At the end of a hard but rewarding day’s trek, we would walk into a clearing in the jungle occupied by a handful of huts that comprised the local village. In one particular village, Tusening, I was offered a gourd full of a welcoming drink of cassava spirit. Not dissimilar to watery porridge, it looked innocuous enough and I was about to take a healthy swig when I noticed a man passed out under a nearby mango tree. For once in my life, I showed some restraint.
Despite being red-faced, sweaty and out of breath, I was always greeted by warm friendly smiles, welcoming eyes and infectious laughter. The Amerindian villagers were very different from the peoples on the coast, in appearance, style and friendliness. The adults were generous and hospitable to the extreme. The children were less certain at first, staring in bewilderment at us, for few if any westerners (or yellow people as we were referred to) come through this area. Once they had overcome their initial reserve, the children were full of unaffected curiosity and eager for us to go fishing or hunting with them. In one of the less remote villages, they even wanted us to play cricket against them.

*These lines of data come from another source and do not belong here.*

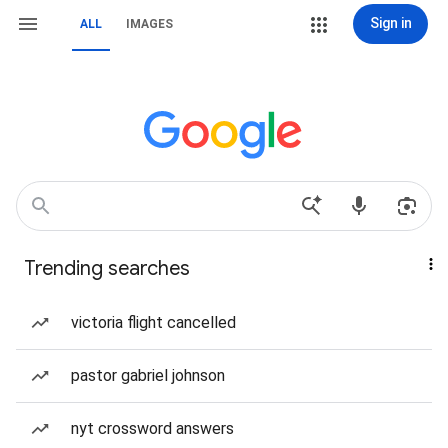
Sign in
ALL
IMAGES
Trending searches
victoria flight cancelled
pastor gabriel johnson
nyt crossword answers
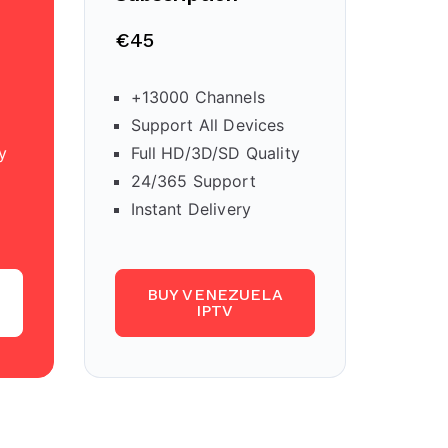
€45
+13000 Channels
Support All Devices
y
Full HD/3D/SD Quality
24/365 Support
Instant Delivery
BUY VENEZUELA
IPTV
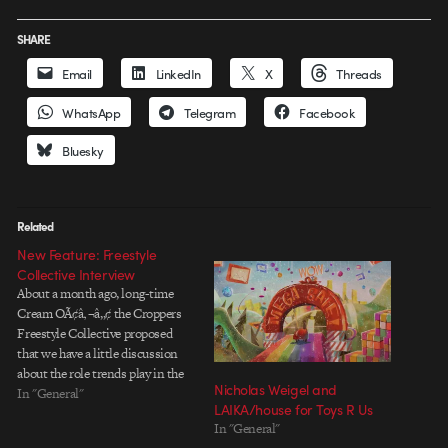
SHARE
Email
LinkedIn
X
Threads
WhatsApp
Telegram
Facebook
Bluesky
Related
New Feature: Freestyle
Collective Interview
About a month ago, long-time
Cream OÃ¢â‚¬â„¢ the Croppers
Freestyle Collective proposed
that we have a little discussion
about the role trends play in the
Nicholas Weigel and
motion graphics industry. Given
In "General"
LAIKA/house for Toys R Us
FreestyleÃ¢â‚¬â„¢s massive
In "General"
collective experience and large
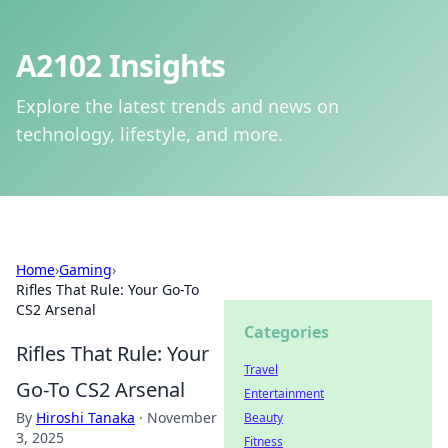
A2102 Insights
Explore the latest trends and news on
technology, lifestyle, and more.
Home
›
Gaming
›
Rifles That Rule: Your Go-To
CS2 Arsenal
Categories
Rifles That Rule: Your
Travel
Go-To CS2 Arsenal
Entertainment
By
Hiroshi Tanaka
·
November
Beauty
3, 2025
Fitness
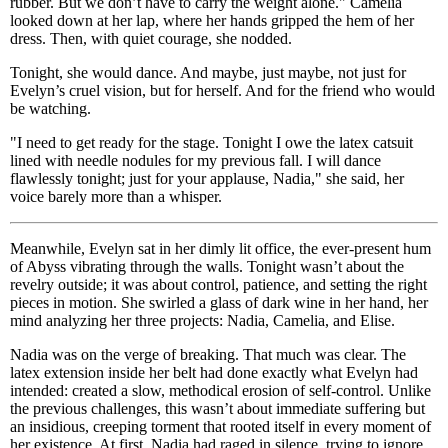
rubber. But we don’t have to carry the weight alone." Camelia
looked down at her lap, where her hands gripped the hem of her
dress. Then, with quiet courage, she nodded.
Tonight, she would dance. And maybe, just maybe, not just for
Evelyn’s cruel vision, but for herself. And for the friend who would
be watching.
"I need to get ready for the stage. Tonight I owe the latex catsuit
lined with needle nodules for my previous fall. I will dance
flawlessly tonight; just for your applause, Nadia," she said, her
voice barely more than a whisper.
Meanwhile, Evelyn sat in her dimly lit office, the ever-present hum
of Abyss vibrating through the walls. Tonight wasn’t about the
revelry outside; it was about control, patience, and setting the right
pieces in motion. She swirled a glass of dark wine in her hand, her
mind analyzing her three projects: Nadia, Camelia, and Elise.
Nadia was on the verge of breaking. That much was clear. The
latex extension inside her belt had done exactly what Evelyn had
intended: created a slow, methodical erosion of self-control. Unlike
the previous challenges, this wasn’t about immediate suffering but
an insidious, creeping torment that rooted itself in every moment of
her existence. At first, Nadia had raged in silence, trying to ignore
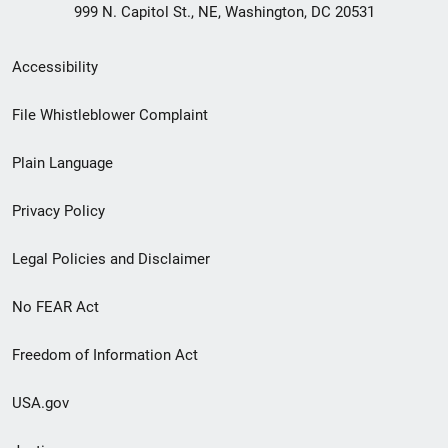
999 N. Capitol St., NE, Washington, DC 20531
Secondary
Accessibility
Footer
File Whistleblower Complaint
link
Plain Language
menu
Privacy Policy
Legal Policies and Disclaimer
No FEAR Act
Freedom of Information Act
USA.gov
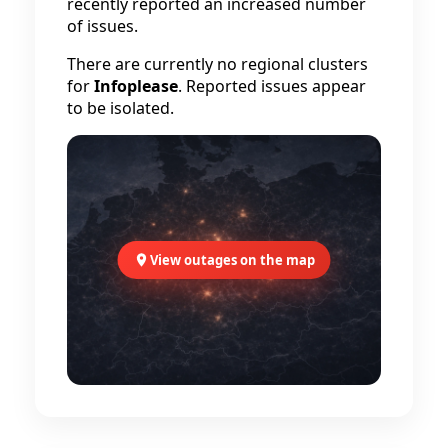
recently reported an increased number
of issues.
There are currently no regional clusters
for
Infoplease
. Reported issues appear
to be isolated.
View outages on the map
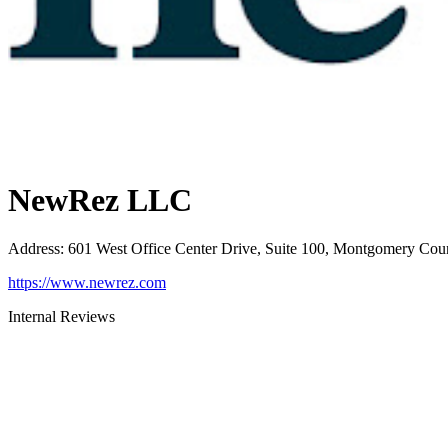
NewRez LLC
Address
:
601 West Office Center Drive, Suite 100, Montgomery Cou
https://www.newrez.com
Internal Reviews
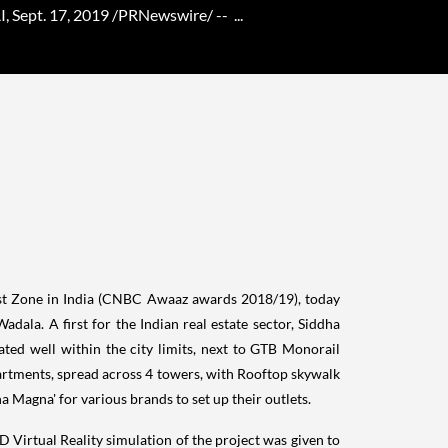
Sept. 17, 2019 /PRNewswire/ -- ...
st Zone in
India
(CNBC Awaaz awards 2018/19), today
Wadala. A first for the Indian real estate sector, Siddha
cated well within the city limits, next to GTB Monorail
apartments, spread across 4 towers, with Rooftop skywalk
a Magna' for various brands to set up their outlets.
D Virtual Reality simulation of the project was given to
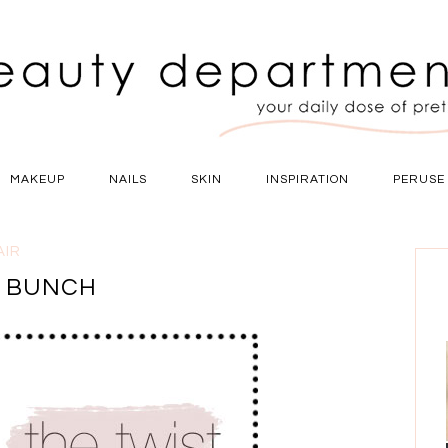
MAKEUP
NAILS
SKIN
INSPIRATION
PERUSE
AIR
Y BUNCH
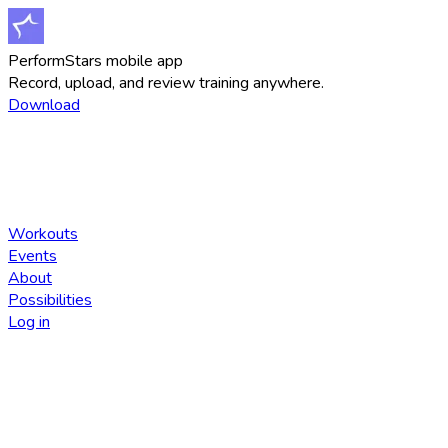
PerformStars mobile app
Record, upload, and review training anywhere.
Download
Workouts
Events
About
Possibilities
Log in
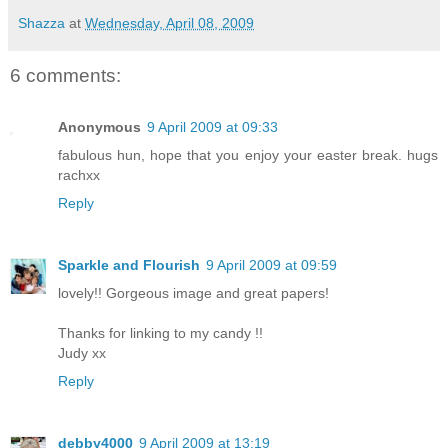
Shazza
at
Wednesday, April 08, 2009
6 comments:
Anonymous
9 April 2009 at 09:33
fabulous hun, hope that you enjoy your easter break. hugs
rachxx
Reply
Sparkle and Flourish
9 April 2009 at 09:59
lovely!! Gorgeous image and great papers!
Thanks for linking to my candy !!
Judy xx
Reply
debby4000
9 April 2009 at 13:19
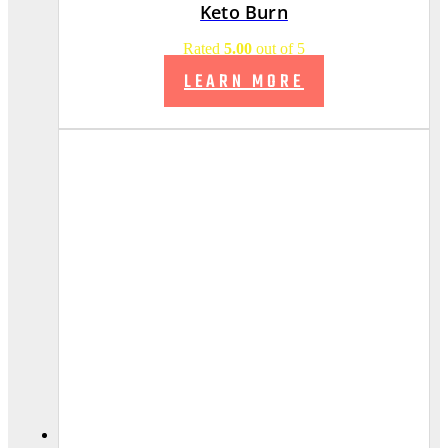
Keto Burn
Rated
5.00
out of 5
LEARN MORE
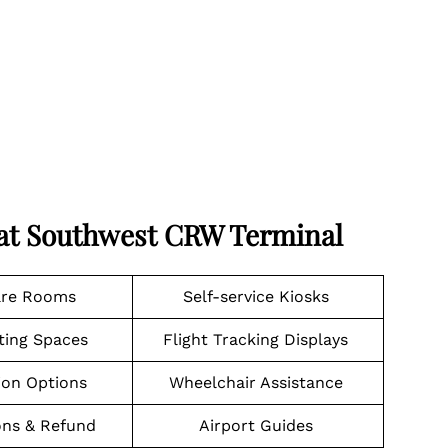
 at Southwest CRW Terminal
are Rooms
Self-service Kiosks
ting Spaces
Flight Tracking Displays
ion Options
Wheelchair Assistance
ons & Refund
Airport Guides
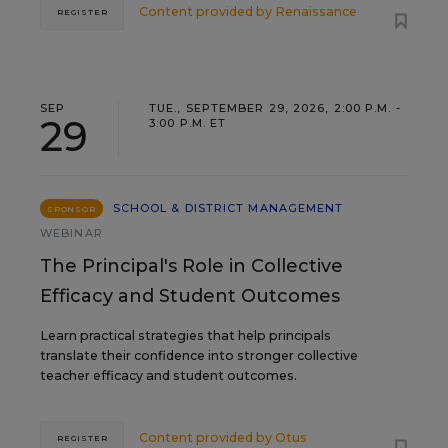
Content provided by
Renaissance
REGISTER
SEP
TUE., SEPTEMBER 29, 2026, 2:00 P.M. -
29
3:00 P.M. ET
SCHOOL & DISTRICT MANAGEMENT
SPONSOR
WEBINAR
The Principal's Role in Collective
Efficacy and Student Outcomes
Learn practical strategies that help principals
translate their confidence into stronger collective
teacher efficacy and student outcomes.
Content provided by
Otus
REGISTER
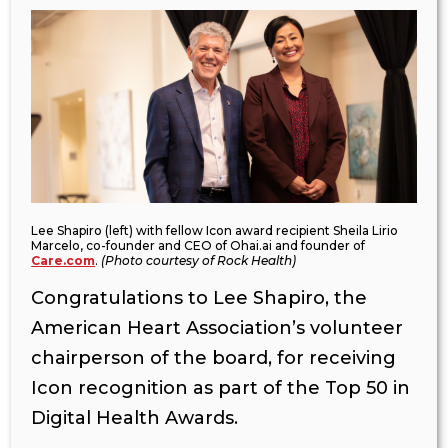
Lee Shapiro (left) with fellow Icon award recipient Sheila Lirio
Marcelo, co-founder and CEO of Ohai.ai and founder of
Care.com
.
(Photo courtesy of Rock Health)
Congratulations to Lee Shapiro, the
American Heart Association’s volunteer
chairperson of the board, for receiving
Icon recognition as part of the Top 50 in
Digital Health Awards.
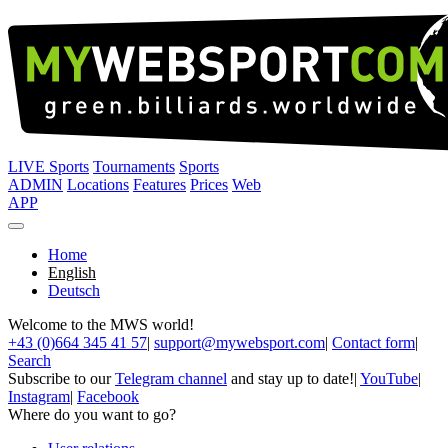
LIVE Sports
Tournaments
Sports
ADMIN
Locations
Features
Prices
Web
APP
Home
English
Deutsch
Welcome to the MWS world!
+43 (0)664 345 41 57
|
support@mywebsport.com
|
Contact form
|
Search
Subscribe to our
Telegram channel
and stay up to date!
|
YouTube
|
Instagram
|
Facebook
Where do you want to go?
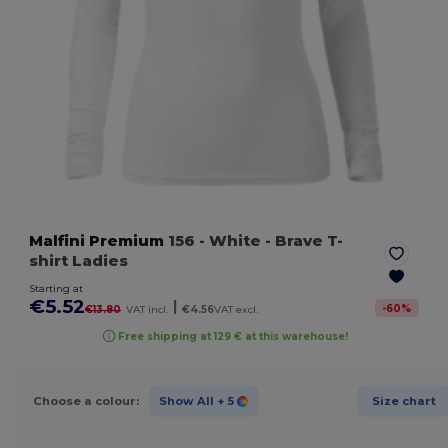
Malfini Premium
156
- White
- Brave T-
shirt Ladies
Starting at
€5.52
|
-
60
%
€13.80
VAT incl.
€4.56
VAT excl.
Free shipping at 129 € at this warehouse!
Choose a colour:
Show All
+ 5
Size chart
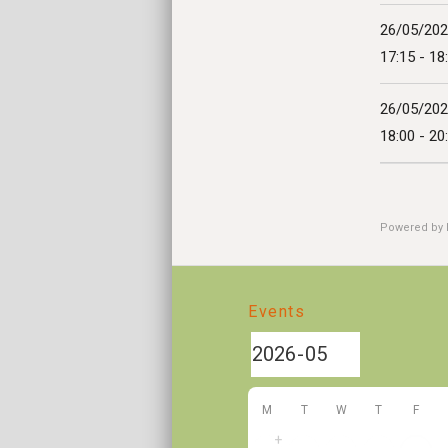
26/05/20
17:15 - 18
26/05/20
18:00 - 20
Powered by
Events
M
T
W
T
F
+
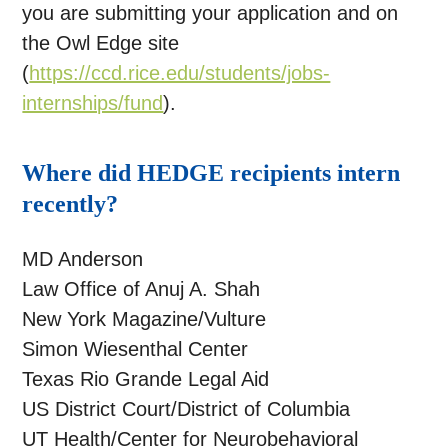
you are submitting your application and on
the Owl Edge site
(
https://ccd.rice.edu/students/jobs-
internships/fund
).
Where did HEDGE recipients intern
recently?
MD Anderson
Law Office of Anuj A. Shah
New York Magazine/Vulture
Simon Wiesenthal Center
Texas Rio Grande Legal Aid
US District Court/District of Columbia
UT Health/Center for Neurobehavioral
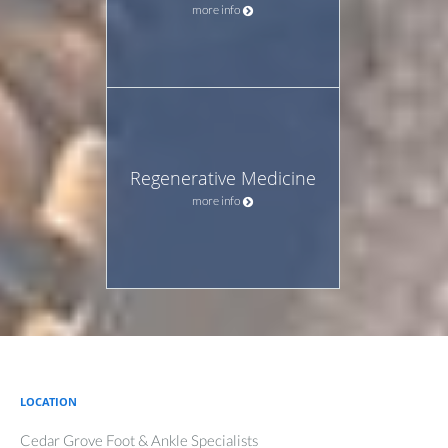
more info
Regenerative Medicine
more info
LOCATION
Cedar Grove Foot & Ankle Specialists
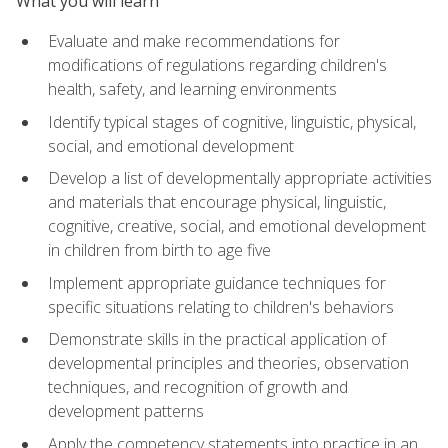
What you will learn
Evaluate and make recommendations for
modifications of regulations regarding children's
health, safety, and learning environments
Identify typical stages of cognitive, linguistic, physical,
social, and emotional development
Develop a list of developmentally appropriate activities
and materials that encourage physical, linguistic,
cognitive, creative, social, and emotional development
in children from birth to age five
Implement appropriate guidance techniques for
specific situations relating to children's behaviors
Demonstrate skills in the practical application of
developmental principles and theories, observation
techniques, and recognition of growth and
development patterns
Apply the competency statements into practice in an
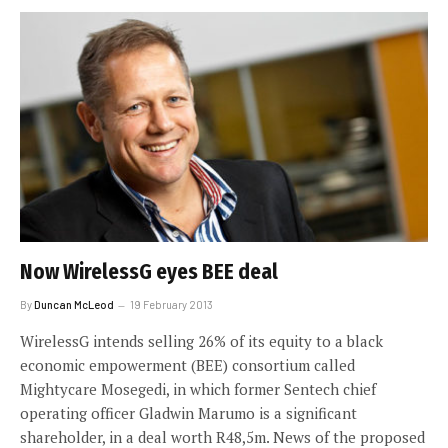
Now WirelessG eyes BEE deal
By
Duncan McLeod
19 February 2013
WirelessG intends selling 26% of its equity to a black
economic empowerment (BEE) consortium called
Mightycare Mosegedi, in which former Sentech chief
operating officer Gladwin Marumo is a significant
shareholder, in a deal worth R48,5m. News of the proposed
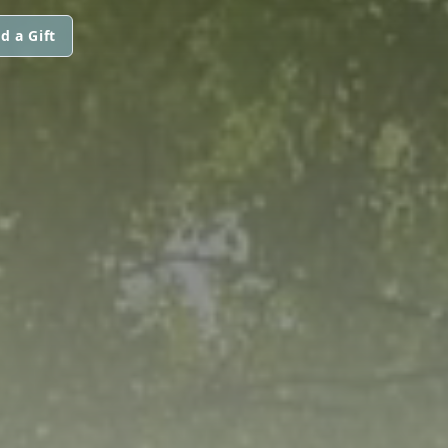
d a Gift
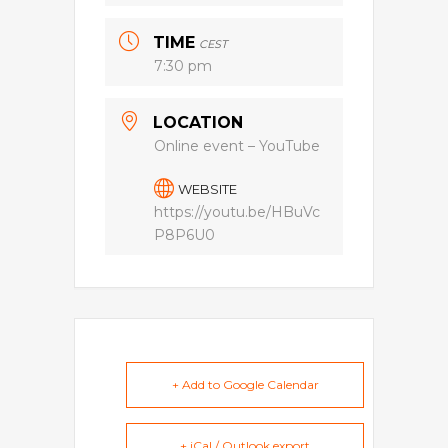
TIME
CEST
7:30 pm
LOCATION
Online event – YouTube
WEBSITE
https://youtu.be/HBuVc
P8P6U0
+ Add to Google Calendar
+ iCal / Outlook export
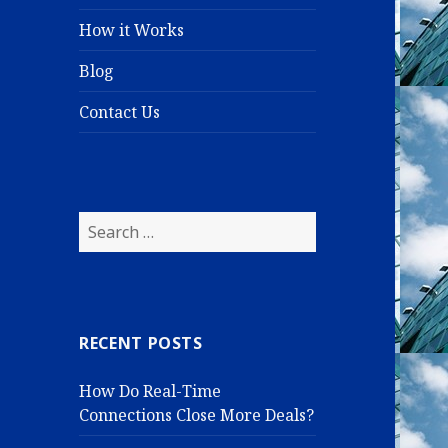
How it Works
Blog
Contact Us
S
e
a
r
c
RECENT POSTS
h
f
How Do Real-Time
o
Connections Close More Deals?
r
:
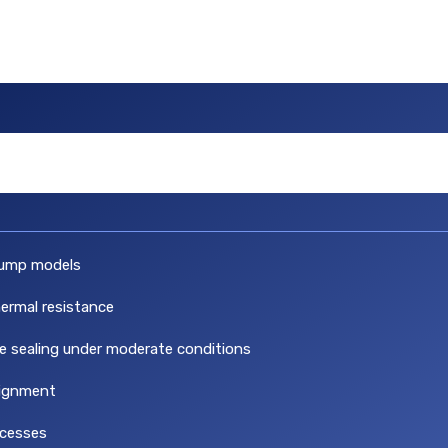
ump models
hermal resistance
ve sealing under moderate conditions
lignment
ocesses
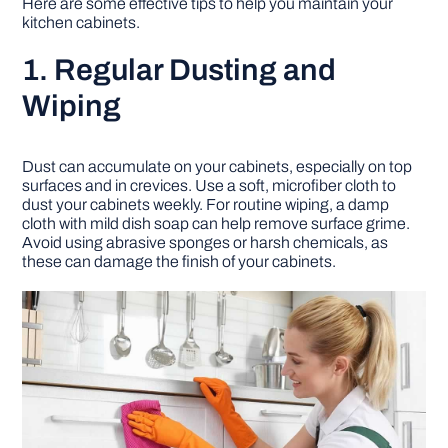
Here are some effective tips to help you maintain your
kitchen cabinets.
DIY PROJECTS
1. Regular Dusting and
Wiping
TOOLS
Dust can accumulate on your cabinets, especially on top
surfaces and in crevices. Use a soft, microfiber cloth to
dust your cabinets weekly. For routine wiping, a damp
cloth with mild dish soap can help remove surface grime.
Avoid using abrasive sponges or harsh chemicals, as
these can damage the finish of your cabinets.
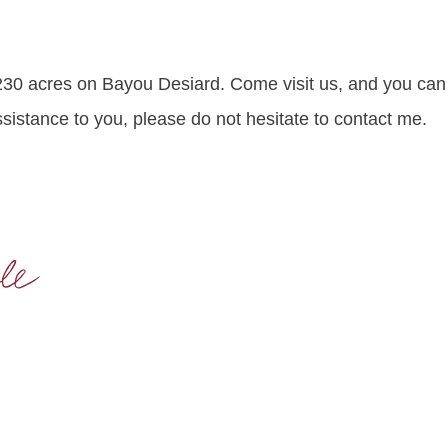
30 acres on Bayou Desiard. Come visit us, and you can 
ssistance to you, please do not hesitate to contact me.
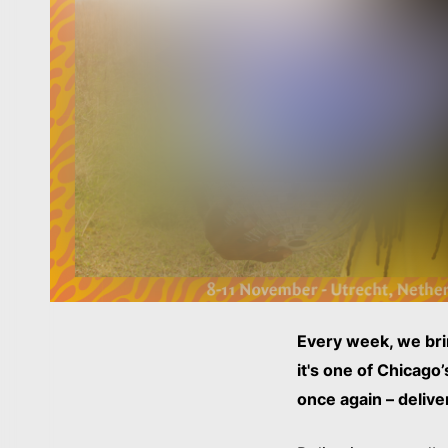
Every week, we bri
it's one of Chicago
once again – delive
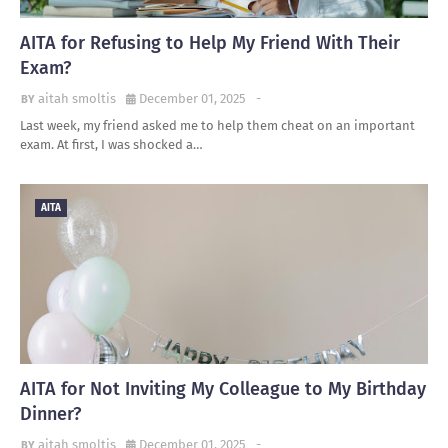
AITA for Refusing to Help My Friend With Their
Exam?
aitah smoltis
December 01, 2025
-
Last week, my friend asked me to help them cheat on an important
exam. At first, I was shocked a…
AITA
AITA for Not Inviting My Colleague to My Birthday
Dinner?
aitah smoltis
December 01, 2025
-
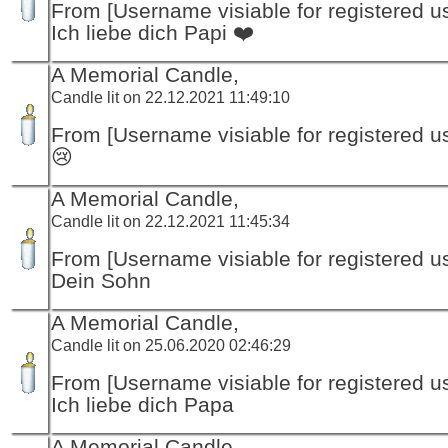
From [Username visiable for registered us
Ich liebe dich Papi ❤️
A Memorial Candle,
Candle lit on 22.12.2021 11:49:10
From [Username visiable for registered us
😢
A Memorial Candle,
Candle lit on 22.12.2021 11:45:34
From [Username visiable for registered us
Dein Sohn
A Memorial Candle,
Candle lit on 25.06.2020 02:46:29
From [Username visiable for registered us
Ich liebe dich Papa
A Memorial Candle,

On one Sunday morning, in a scene that would not have been out of place in the film ‘The Mission’, I found myself seated in church. The timid priest struggled to be heard above the creaking of the corrugated iron roof in the sun, the rustling of children’s feet, the scraping of wooden benches and the dogs barking outside. The humidity was oppressive. The congregation sat patiently fanning themselves. In spite of the sweltering heat, everyone was in their Sunday best and looked immaculate. I wondered how they managed to keep everything so clean when the rivers were so swollen with mud.
I was awoken from my reverie by a question from the priest, “Brother Justin have you found God?”
I was not sure whether I had, but I was sure that Guyana could be one of the destinations of the future. Right now it is a place for more rugged and independent-minded people who have time and patience, and don’t mind visiting a country that most people think is in Africa. But in the future?